**Assignment**
Your task is to copy the stretch of lines in the records below that begins with the line containing "oportunidad poco habitual" and ends with the line containing "Авторизация", exactly as written, with nothing added.
___ Data listing ___
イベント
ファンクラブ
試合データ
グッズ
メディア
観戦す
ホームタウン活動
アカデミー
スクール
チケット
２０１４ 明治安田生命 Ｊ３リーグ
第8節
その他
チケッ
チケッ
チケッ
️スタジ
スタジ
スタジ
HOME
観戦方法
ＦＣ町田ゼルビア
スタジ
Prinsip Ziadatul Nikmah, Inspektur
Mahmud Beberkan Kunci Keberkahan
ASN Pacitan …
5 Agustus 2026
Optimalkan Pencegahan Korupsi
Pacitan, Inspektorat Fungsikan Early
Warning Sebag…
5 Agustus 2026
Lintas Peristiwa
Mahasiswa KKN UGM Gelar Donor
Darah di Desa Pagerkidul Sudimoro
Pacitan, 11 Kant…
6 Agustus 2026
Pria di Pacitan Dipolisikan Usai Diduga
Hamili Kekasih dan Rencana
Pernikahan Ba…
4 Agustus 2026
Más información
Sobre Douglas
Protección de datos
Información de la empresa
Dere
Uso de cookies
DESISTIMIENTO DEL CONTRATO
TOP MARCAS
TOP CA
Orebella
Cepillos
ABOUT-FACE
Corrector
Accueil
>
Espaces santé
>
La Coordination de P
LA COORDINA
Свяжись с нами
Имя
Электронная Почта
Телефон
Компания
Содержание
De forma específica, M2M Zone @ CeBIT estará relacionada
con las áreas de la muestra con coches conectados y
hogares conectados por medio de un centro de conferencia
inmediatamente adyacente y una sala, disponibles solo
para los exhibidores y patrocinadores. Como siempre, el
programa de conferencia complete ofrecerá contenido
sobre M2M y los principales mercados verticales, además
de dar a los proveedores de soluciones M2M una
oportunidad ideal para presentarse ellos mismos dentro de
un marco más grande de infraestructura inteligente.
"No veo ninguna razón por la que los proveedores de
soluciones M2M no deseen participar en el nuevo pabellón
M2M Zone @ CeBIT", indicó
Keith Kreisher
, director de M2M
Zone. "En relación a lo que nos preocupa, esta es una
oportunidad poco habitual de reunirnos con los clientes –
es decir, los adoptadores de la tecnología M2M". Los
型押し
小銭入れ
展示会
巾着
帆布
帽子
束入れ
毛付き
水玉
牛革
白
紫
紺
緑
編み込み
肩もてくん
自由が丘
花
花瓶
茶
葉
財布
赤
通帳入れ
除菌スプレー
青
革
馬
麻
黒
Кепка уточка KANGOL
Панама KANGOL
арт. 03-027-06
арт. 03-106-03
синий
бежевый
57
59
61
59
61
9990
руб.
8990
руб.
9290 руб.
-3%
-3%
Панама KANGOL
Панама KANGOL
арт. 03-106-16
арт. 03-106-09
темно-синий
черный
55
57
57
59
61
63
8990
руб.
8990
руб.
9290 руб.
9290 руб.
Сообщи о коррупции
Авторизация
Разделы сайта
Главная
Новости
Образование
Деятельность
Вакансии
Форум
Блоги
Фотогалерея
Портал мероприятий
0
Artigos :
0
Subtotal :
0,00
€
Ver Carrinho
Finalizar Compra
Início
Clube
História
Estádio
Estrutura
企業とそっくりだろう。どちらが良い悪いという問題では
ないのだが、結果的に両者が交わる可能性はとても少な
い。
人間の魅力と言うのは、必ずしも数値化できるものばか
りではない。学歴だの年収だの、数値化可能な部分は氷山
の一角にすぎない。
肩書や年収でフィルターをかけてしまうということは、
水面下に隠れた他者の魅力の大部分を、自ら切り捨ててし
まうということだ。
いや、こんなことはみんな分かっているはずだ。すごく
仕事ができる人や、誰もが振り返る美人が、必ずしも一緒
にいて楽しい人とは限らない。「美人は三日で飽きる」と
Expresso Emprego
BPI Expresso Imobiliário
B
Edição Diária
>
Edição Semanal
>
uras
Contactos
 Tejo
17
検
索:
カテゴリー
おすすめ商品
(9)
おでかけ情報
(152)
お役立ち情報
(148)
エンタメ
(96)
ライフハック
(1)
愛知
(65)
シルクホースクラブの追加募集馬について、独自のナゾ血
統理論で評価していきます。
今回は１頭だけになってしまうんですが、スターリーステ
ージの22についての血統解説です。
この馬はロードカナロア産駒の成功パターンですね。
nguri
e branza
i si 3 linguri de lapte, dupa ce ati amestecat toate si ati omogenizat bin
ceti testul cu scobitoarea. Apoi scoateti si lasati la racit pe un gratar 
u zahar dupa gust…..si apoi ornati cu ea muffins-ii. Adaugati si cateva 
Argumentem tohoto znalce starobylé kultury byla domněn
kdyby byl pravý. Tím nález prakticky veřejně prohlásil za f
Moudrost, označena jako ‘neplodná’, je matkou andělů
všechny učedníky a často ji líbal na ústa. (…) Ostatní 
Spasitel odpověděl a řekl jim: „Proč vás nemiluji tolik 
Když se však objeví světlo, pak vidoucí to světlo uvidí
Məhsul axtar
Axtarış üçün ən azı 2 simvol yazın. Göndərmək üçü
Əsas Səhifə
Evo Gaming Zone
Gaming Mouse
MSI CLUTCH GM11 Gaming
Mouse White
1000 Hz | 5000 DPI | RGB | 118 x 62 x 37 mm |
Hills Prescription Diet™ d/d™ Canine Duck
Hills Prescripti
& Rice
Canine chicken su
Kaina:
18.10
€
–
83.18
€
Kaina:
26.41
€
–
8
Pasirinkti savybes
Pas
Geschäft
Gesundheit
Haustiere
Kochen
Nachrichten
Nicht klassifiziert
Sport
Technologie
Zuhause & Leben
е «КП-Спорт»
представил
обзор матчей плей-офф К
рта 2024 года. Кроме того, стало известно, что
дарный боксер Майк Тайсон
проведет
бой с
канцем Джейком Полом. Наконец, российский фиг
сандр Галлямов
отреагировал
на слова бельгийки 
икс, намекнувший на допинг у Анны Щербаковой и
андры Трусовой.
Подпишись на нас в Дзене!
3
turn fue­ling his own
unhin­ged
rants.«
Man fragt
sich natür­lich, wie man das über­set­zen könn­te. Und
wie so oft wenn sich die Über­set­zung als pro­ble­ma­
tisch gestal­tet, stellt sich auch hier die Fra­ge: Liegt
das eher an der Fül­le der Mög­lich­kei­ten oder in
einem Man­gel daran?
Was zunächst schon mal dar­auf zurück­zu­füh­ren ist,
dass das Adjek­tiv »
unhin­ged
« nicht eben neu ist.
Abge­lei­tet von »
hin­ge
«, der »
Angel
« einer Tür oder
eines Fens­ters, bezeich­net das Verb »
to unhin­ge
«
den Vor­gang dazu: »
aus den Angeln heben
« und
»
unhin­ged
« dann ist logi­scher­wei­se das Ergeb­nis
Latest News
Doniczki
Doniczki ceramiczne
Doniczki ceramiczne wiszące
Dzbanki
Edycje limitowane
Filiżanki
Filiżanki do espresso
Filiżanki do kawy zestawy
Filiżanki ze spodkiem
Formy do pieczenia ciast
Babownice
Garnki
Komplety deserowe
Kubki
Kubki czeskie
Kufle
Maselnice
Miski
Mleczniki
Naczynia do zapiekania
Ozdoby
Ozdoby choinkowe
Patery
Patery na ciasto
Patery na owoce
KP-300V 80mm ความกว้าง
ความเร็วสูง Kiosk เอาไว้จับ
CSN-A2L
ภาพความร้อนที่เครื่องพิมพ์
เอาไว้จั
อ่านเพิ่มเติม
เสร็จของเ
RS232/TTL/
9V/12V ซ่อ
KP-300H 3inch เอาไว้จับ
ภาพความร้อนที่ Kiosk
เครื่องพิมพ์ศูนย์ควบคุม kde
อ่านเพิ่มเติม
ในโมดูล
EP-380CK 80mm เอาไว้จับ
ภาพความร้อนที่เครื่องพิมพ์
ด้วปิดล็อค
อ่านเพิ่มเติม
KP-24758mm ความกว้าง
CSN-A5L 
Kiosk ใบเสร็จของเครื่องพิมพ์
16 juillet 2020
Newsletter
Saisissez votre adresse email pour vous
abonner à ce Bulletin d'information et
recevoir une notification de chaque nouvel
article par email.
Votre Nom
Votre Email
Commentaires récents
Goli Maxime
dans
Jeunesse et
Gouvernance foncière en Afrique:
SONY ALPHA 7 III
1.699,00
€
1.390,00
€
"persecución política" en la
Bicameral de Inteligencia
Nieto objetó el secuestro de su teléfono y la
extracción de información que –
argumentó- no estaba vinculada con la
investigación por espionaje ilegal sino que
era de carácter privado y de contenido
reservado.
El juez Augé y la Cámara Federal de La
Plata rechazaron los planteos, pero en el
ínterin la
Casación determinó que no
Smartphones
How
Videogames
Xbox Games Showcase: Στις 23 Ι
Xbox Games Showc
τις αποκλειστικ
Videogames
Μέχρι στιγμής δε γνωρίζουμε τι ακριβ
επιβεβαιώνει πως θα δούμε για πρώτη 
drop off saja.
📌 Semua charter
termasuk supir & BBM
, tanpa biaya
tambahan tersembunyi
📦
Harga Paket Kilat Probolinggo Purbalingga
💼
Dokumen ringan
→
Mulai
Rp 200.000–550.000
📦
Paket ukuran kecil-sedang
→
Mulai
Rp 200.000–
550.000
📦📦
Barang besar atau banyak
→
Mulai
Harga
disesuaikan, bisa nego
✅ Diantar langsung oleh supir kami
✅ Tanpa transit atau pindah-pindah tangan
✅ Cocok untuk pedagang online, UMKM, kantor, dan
___
**Expected answer**
oportunidad poco habitual de reunirnos con los clientes –
es decir, los adoptadores de la tecnología M2M". Los
型押し
小銭入れ
展示会
巾着
帆布
帽子
束入れ
毛付き
水玉
牛革
白
紫
紺
緑
編み込み
肩もてくん
自由が丘
花
花瓶
茶
葉
財布
赤
通帳入れ
除菌スプレー
青
革
馬
麻
黒
Кепка уточка KANGOL
Панама KANGOL
арт. 03-027-06
арт. 03-106-03
синий
бежевый
57
59
61
59
61
9990
руб.
8990
руб.
9290 руб.
-3%
-3%
Панама KANGOL
Панама KANGOL
арт. 03-106-16
арт. 03-106-09
темно-синий
черный
55
57
57
59
61
63
8990
руб.
8990
руб.
9290 руб.
9290 руб.
Сообщи о коррупции
Авторизация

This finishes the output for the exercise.